MSPORTS – Pembalap Ducati, Francesco Bagnaia, menyalahkan dirinya yang terlalu ambisius yang menyebabkannya jatuh saat hendak menyalip pesaing utamanya di kejuaraan musim ini, Fabio Quartararo (Yamaha), di MotoGP Jepang, Minggu (25/9) siang WIB.

Bagnaia yang start dari posisi 12 di sirkuit Mobility Resort Motegi, berhasil naik ke posisi sembilan dan mendapati dirinya di belakang Quartararo.

Pada akhir balapan, pembalap asal Italia ini kemudian mencoba menyalip Quartararo di posisi 8 dan akhirnya jatuh di tikungan 3.

Ia pun hanya menyalahkan dirinya yang ingin menyelesaikan balapan di depan Quartararo, yang sebelum MotoGP Jepang ini, hanya unggul 10 poin di puncak klasemen sementara musim ini.

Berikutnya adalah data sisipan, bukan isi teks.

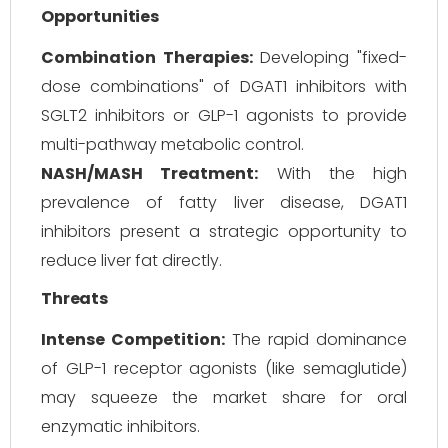
Opportunities
Combination Therapies:
Developing "fixed-
dose combinations" of DGAT1 inhibitors with
SGLT2 inhibitors or GLP-1 agonists to provide
multi-pathway metabolic control.
NASH/MASH Treatment:
With the high
prevalence of fatty liver disease, DGAT1
inhibitors present a strategic opportunity to
reduce liver fat directly.
Threats
Intense Competition:
The rapid dominance
of GLP-1 receptor agonists (like semaglutide)
may squeeze the market share for oral
enzymatic inhibitors.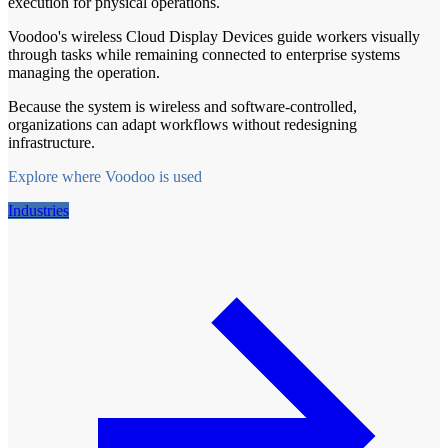
execution for physical operations.
Voodoo's wireless Cloud Display Devices guide workers visually
through tasks while remaining connected to enterprise systems
managing the operation.
Because the system is wireless and software-controlled,
organizations can adapt workflows without redesigning
infrastructure.
Explore where Voodoo is used
Industries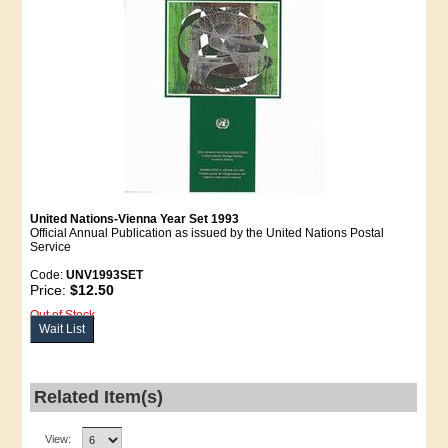
United Nations-Vienna Year Set 1993
Official Annual Publication as issued by the United Nations Postal
Service
Code:
UNV1993SET
Price:
$12.50
Out of Stock
Wait List
Related Item(s)
View: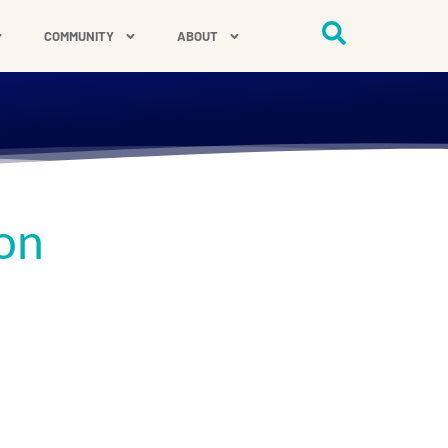
COMMUNITY
ABOUT
on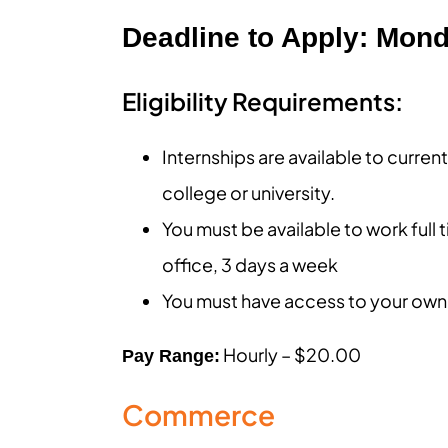
Deadline to Apply: Mond
Eligibility Requirements:
Internships are available to curre
college or university.
You must be available to work full 
office, 3 days a week
You must have access to your own
Hourly – $20.00
Pay Range:
Commerce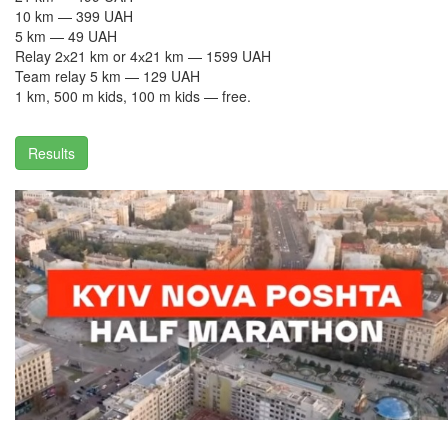
10 km — 399 UAH
5 km — 49 UAH
Relay 2х21 km or 4х21 km — 1599 UAH
Team relay 5 km — 129 UAH
1 km, 500 m kids, 100 m kids — free.
Results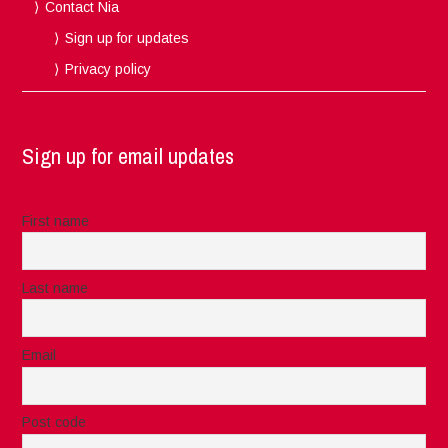
Contact Nia
Sign up for updates
Privacy policy
Sign up for email updates
First name
Last name
Email
Post code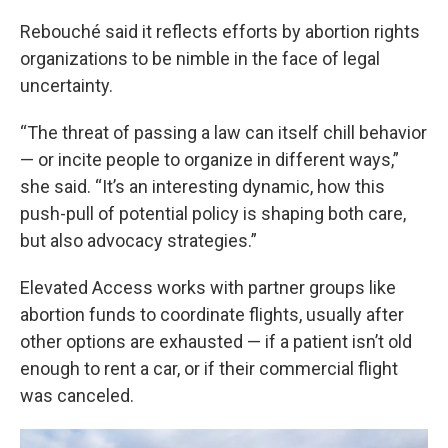
Rebouché said it reflects efforts by abortion rights
organizations to be nimble in the face of legal
uncertainty.
“The threat of passing a law can itself chill behavior
— or incite people to organize in different ways,”
she said. “It’s an interesting dynamic, how this
push-pull of potential policy is shaping both care,
but also advocacy strategies.”
Elevated Access works with partner groups like
abortion funds to coordinate flights, usually after
other options are exhausted — if a patient isn’t old
enough to rent a car, or if their commercial flight
was canceled.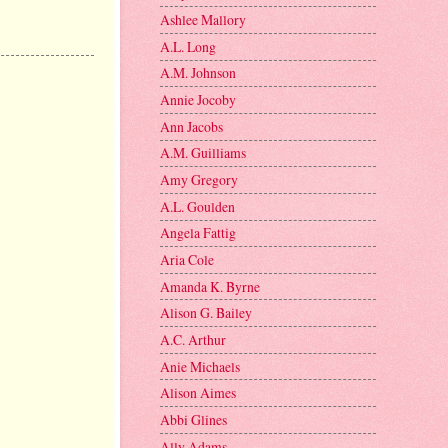
Ashlee Mallory
A.L. Long
A.M. Johnson
Annie Jocoby
Ann Jacobs
A.M. Guilliams
Amy Gregory
A.L. Goulden
Angela Fattig
Aria Cole
Amanda K. Byrne
Alison G. Bailey
A.C. Arthur
Anie Michaels
Alison Aimes
Abbi Glines
Ally Adams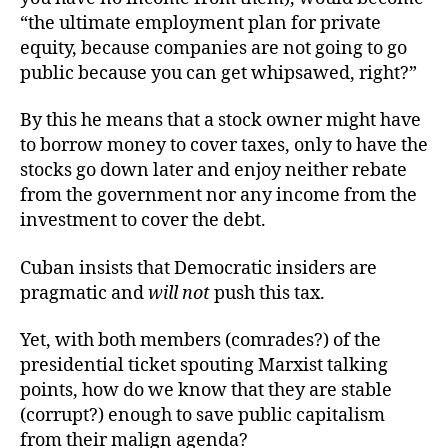
“the ultimate employment plan for private
equity, because companies are not going to go
public because you can get whipsawed, right?”
By this he means that a stock owner might have
to borrow money to cover taxes, only to have the
stocks go down later and enjoy neither rebate
from the government nor any income from the
investment to cover the debt.
Cuban insists that Democratic insiders are
pragmatic and
will not
push this tax.
Yet, with both members (comrades?) of the
presidential ticket spouting Marxist talking
points, how do we know that they are stable
(corrupt?) enough to save public capitalism
from their malign agenda?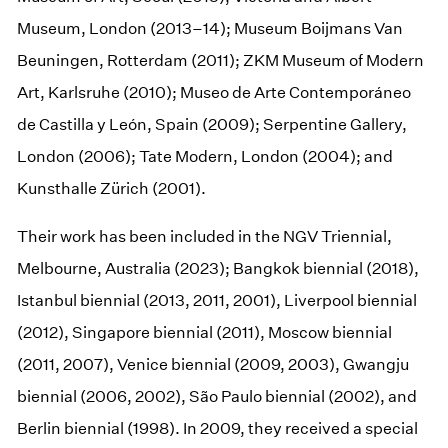
Museum, London (2013–14); Museum Boijmans Van
Beuningen, Rotterdam (2011); ZKM Museum of Modern
Art, Karlsruhe (2010); Museo de Arte Contemporáneo
de Castilla y León, Spain (2009); Serpentine Gallery,
London (2006); Tate Modern, London (2004); and
Kunsthalle Zürich (2001).
Their work has been included in the NGV Triennial,
Melbourne, Australia (2023); Bangkok biennial (2018),
Istanbul biennial (2013, 2011, 2001), Liverpool biennial
(2012), Singapore biennial (2011), Moscow biennial
(2011, 2007), Venice biennial (2009, 2003), Gwangju
biennial (2006, 2002), São Paulo biennial (2002), and
Berlin biennial (1998). In 2009, they received a special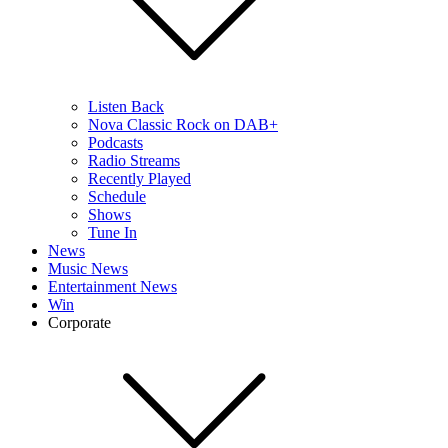
Listen Back
Nova Classic Rock on DAB+
Podcasts
Radio Streams
Recently Played
Schedule
Shows
Tune In
News
Music News
Entertainment News
Win
Corporate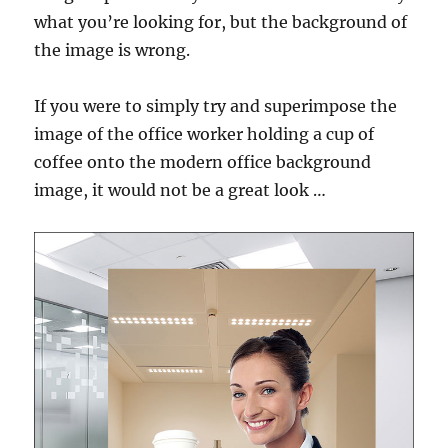
what you’re looking for, but the background of
the image is wrong.
If you were to simply try and superimpose the
image of the office worker holding a cup of
coffee onto the modern office background
image, it would not be a great look …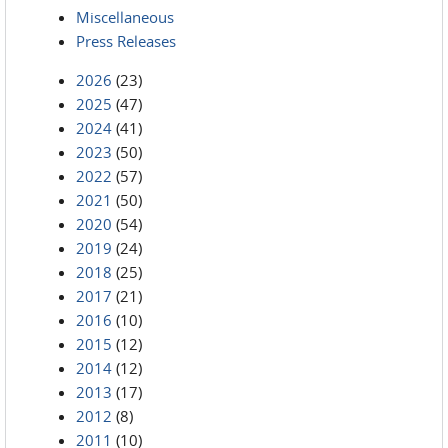
Miscellaneous
Press Releases
2026
(23)
2025
(47)
2024
(41)
2023
(50)
2022
(57)
2021
(50)
2020
(54)
2019
(24)
2018
(25)
2017
(21)
2016
(10)
2015
(12)
2014
(12)
2013
(17)
2012
(8)
2011
(10)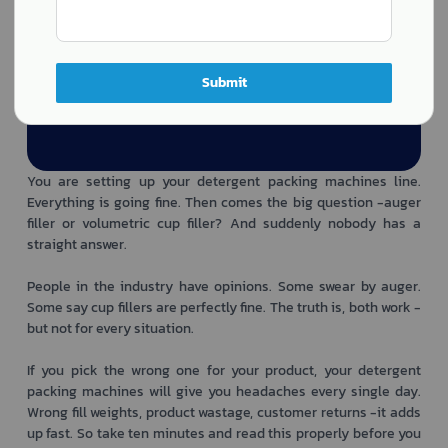
Submit
You are setting up your detergent packing machines line.
Everything is going fine. Then comes the big question -auger
filler or volumetric cup filler? And suddenly nobody has a
straight answer.
People in the industry have opinions. Some swear by auger.
Some say cup fillers are perfectly fine. The truth is, both work -
but not for every situation.
If you pick the wrong one for your product, your detergent
packing machines will give you headaches every single day.
Wrong fill weights, product wastage, customer returns -it adds
up fast. So take ten minutes and read this properly before you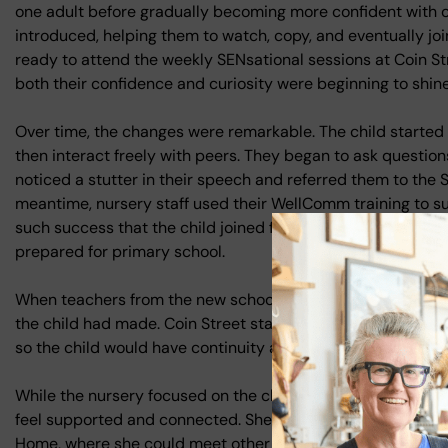
one adult before gradually becoming more confident with o
introduced, helping them to watch, copy, and eventually joi
ready to attend the weekly SENsational sessions at Coin St
both their confidence and curiosity were beginning to shine
Over time, the changes were remarkable. The child started to
then interact freely with peers. They began to ask questions
noticed a stutter in their speech and referred them to the
meantime, nursery staff used their WellComm training to 
such success that the child joined full circle-time activitie
prepared for primary school.
When teachers from the new school visited during transiti
the child had made. Coin Street staff provided a full handov
so the child would have continuity and the best possible sta
While the nursery focused on the child’s development, th
feel supported and connected. She was invited to small, 
Home, where she could meet other parents in a positive en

“Saya terlalu ambisius, karena berakhir di belakang Fabio, atau menunggu kesempatan yang lebih baik untuk menyalip lebih aman adalah hal yang lebih baik,” kata Bagnaia, dikutip dari Motorsport.com

.

Usai kecelakaan tersebut, ia terlihat bertepuk tangan. Gestur ini ditengarai perilaku sarkastis kepada Quartararo yang terlalu dekat di depannya.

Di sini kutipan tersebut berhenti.